A great subtitle for “Arctic” would have been “A Litany of Misery.” The unforgiving landscape and relentless cold offer no comfort to Overgård. By the time a polar bear gets up-close–and-personal, all teeth and primal menace, it doesn’t seem like it could get much worse. Then it does. “Arctic” takes the mundane tasks that keep the two characters alive and imbues them with a sense of danger. Getting drinking water brings with it the risk of an icy death and scrounging a Bic Lighter from a crash scene could mean the difference between surviving or not.

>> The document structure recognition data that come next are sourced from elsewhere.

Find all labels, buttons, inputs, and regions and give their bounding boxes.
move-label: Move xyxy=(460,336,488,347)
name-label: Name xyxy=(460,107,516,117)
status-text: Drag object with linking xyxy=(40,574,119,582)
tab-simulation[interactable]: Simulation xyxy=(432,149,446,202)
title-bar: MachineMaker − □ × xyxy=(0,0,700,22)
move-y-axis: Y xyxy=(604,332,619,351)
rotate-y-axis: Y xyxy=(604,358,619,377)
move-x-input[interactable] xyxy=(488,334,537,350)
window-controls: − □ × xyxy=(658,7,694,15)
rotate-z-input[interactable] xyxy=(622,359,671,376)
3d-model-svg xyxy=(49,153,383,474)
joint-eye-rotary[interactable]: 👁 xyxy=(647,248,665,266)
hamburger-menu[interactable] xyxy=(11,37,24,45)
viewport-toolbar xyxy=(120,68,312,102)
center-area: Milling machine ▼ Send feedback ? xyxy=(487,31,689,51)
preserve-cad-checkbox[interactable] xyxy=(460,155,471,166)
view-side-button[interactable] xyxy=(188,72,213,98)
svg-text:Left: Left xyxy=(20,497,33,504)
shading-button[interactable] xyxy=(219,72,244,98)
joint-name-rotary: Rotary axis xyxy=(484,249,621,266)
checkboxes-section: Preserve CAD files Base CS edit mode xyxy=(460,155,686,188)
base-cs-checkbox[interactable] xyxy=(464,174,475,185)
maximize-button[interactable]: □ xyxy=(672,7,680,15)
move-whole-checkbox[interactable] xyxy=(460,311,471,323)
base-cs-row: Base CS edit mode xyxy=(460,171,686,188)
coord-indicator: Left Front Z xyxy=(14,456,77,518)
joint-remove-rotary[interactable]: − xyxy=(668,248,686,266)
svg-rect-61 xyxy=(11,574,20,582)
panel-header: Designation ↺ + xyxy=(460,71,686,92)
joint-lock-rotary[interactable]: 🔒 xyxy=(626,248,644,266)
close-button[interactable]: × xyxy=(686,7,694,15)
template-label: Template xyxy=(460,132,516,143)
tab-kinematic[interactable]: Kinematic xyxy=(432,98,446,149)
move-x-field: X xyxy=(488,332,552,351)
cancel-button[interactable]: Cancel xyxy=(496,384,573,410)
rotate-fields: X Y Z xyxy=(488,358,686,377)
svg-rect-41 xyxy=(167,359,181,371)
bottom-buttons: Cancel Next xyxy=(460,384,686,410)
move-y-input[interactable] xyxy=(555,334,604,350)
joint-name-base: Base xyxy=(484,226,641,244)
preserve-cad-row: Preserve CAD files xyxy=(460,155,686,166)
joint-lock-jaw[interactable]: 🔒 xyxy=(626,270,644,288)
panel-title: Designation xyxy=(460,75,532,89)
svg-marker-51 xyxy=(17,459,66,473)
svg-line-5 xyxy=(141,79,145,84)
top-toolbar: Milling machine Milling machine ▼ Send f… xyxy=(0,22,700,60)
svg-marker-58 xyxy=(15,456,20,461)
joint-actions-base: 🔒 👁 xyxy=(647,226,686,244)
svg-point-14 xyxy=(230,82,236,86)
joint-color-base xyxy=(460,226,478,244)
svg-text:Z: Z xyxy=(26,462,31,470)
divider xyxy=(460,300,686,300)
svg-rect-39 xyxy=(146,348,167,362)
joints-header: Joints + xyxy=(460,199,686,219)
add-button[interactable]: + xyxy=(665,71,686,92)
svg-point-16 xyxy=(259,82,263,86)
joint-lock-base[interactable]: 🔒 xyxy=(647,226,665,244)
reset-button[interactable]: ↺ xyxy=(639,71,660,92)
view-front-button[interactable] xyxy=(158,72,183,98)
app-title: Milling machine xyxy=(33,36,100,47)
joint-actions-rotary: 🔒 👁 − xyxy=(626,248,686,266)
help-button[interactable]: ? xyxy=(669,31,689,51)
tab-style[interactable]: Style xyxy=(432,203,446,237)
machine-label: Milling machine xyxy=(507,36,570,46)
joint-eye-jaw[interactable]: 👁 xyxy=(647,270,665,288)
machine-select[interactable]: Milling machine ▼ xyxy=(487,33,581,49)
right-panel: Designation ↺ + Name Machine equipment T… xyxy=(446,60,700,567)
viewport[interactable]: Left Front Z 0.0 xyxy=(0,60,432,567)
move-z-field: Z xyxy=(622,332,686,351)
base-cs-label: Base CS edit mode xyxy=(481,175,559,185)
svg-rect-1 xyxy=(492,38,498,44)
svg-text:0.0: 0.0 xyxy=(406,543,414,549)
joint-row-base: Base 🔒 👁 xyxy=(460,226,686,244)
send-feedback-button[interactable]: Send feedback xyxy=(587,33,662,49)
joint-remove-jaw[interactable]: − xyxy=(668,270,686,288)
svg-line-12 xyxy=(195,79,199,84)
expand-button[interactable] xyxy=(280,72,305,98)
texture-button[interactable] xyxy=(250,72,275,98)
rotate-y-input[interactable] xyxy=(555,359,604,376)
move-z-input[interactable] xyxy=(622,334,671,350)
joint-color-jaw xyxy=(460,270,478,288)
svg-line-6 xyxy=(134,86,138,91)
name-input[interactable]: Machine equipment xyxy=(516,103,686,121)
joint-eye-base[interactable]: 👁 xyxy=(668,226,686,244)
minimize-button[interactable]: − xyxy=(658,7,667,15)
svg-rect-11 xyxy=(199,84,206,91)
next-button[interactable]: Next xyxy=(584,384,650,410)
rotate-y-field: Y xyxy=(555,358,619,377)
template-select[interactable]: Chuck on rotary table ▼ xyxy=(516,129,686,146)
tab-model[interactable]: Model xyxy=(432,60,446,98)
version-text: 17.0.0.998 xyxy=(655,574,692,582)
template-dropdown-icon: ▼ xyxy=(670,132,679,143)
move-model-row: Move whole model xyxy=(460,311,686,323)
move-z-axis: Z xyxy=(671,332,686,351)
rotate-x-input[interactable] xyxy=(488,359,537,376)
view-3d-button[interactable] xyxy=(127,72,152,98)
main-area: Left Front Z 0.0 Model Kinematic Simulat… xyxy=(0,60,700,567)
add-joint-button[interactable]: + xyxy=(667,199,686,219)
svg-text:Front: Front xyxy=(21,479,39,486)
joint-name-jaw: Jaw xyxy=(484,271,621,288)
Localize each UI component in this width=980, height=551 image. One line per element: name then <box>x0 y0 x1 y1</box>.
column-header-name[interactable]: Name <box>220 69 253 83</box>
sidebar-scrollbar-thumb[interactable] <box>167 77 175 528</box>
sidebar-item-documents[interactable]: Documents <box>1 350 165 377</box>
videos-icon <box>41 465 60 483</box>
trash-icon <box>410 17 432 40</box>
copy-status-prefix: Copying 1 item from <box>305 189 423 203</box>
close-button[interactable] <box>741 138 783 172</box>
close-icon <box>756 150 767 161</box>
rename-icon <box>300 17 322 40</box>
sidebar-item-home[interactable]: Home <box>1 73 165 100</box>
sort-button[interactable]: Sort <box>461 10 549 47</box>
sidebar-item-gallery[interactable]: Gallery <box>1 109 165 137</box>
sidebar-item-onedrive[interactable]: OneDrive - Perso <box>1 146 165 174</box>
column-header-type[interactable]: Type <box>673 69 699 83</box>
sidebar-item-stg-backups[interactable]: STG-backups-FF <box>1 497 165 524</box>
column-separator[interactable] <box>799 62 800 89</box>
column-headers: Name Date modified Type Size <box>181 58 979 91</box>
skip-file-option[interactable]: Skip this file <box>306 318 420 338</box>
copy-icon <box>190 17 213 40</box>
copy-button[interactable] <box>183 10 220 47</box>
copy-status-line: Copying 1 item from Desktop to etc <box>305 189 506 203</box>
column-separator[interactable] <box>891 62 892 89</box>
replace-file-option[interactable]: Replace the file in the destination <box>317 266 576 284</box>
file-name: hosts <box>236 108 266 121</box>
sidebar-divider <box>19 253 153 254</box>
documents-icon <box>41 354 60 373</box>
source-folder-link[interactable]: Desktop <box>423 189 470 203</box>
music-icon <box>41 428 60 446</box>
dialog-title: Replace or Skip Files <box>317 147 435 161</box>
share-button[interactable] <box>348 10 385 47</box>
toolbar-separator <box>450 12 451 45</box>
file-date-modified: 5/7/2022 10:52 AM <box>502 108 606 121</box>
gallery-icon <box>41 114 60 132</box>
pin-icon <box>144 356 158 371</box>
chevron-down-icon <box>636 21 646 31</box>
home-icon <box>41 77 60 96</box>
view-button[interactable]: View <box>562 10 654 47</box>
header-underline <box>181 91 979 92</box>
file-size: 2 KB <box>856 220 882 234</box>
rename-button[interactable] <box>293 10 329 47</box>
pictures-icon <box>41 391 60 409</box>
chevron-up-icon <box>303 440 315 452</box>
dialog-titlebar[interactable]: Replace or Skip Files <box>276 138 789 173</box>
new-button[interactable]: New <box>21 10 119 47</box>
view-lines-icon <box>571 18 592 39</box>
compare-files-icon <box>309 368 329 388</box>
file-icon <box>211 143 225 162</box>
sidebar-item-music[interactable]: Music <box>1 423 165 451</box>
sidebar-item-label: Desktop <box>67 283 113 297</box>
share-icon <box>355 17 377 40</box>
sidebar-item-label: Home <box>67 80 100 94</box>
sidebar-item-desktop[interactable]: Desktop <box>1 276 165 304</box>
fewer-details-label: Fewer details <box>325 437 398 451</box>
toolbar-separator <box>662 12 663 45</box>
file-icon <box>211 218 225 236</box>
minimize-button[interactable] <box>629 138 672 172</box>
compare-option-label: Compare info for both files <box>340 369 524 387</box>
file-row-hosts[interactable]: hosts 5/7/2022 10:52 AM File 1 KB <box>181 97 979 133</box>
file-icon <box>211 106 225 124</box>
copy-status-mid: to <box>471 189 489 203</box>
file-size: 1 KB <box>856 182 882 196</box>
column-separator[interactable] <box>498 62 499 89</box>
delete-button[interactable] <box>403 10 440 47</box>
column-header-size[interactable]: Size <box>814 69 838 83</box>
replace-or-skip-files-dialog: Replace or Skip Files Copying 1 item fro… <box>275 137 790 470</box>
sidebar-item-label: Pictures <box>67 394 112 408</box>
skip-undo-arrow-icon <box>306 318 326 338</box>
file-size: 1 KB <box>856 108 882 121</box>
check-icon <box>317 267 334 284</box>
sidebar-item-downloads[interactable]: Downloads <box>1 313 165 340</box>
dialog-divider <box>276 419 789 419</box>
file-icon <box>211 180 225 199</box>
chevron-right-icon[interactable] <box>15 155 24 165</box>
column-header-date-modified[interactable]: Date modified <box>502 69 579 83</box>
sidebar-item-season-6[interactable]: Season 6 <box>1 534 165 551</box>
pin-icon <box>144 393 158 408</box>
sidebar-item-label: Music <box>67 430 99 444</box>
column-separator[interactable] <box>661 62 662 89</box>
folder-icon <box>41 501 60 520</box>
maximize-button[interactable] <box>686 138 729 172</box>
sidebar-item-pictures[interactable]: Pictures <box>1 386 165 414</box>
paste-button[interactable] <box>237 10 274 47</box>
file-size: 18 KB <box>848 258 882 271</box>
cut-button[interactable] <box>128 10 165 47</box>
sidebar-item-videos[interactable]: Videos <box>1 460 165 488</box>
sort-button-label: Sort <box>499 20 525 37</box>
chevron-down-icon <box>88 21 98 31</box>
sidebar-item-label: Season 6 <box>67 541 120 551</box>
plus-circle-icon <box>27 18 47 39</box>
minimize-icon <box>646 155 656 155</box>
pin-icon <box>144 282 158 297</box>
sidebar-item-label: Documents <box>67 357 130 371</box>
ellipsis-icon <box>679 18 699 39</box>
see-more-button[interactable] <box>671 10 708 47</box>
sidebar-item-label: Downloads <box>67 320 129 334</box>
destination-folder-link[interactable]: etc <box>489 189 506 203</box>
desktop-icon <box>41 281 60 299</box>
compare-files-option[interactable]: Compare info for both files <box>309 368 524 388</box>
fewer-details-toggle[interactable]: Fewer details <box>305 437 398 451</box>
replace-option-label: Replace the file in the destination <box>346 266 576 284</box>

Director Joe Penna doesn’t sugar coat the situation. It is a grim slog given humanity by Mikkelson. In a nearly wordless performance he allows Overgård’s character to shine through in subtle ways, the precision with which he keeps his cockpit home orderly, the pleasure that spreads across his face as he catches his dinner, the devastation of a near rescue all speak to the personality of a guy who doesn’t have the give-up gene. The old joke goes that insert-name-here is so talented you’d watch them read the phonebook. Mikkelson doesn’t read the phonebook but he does make eating uncooked, crunchy ramen noodles compelling, so that’s something.
“Arctic” breathes the same air as survival films like “127 Hours” and “All Is Lost” but, despite the majesty of the landscape, feels smaller and more personal.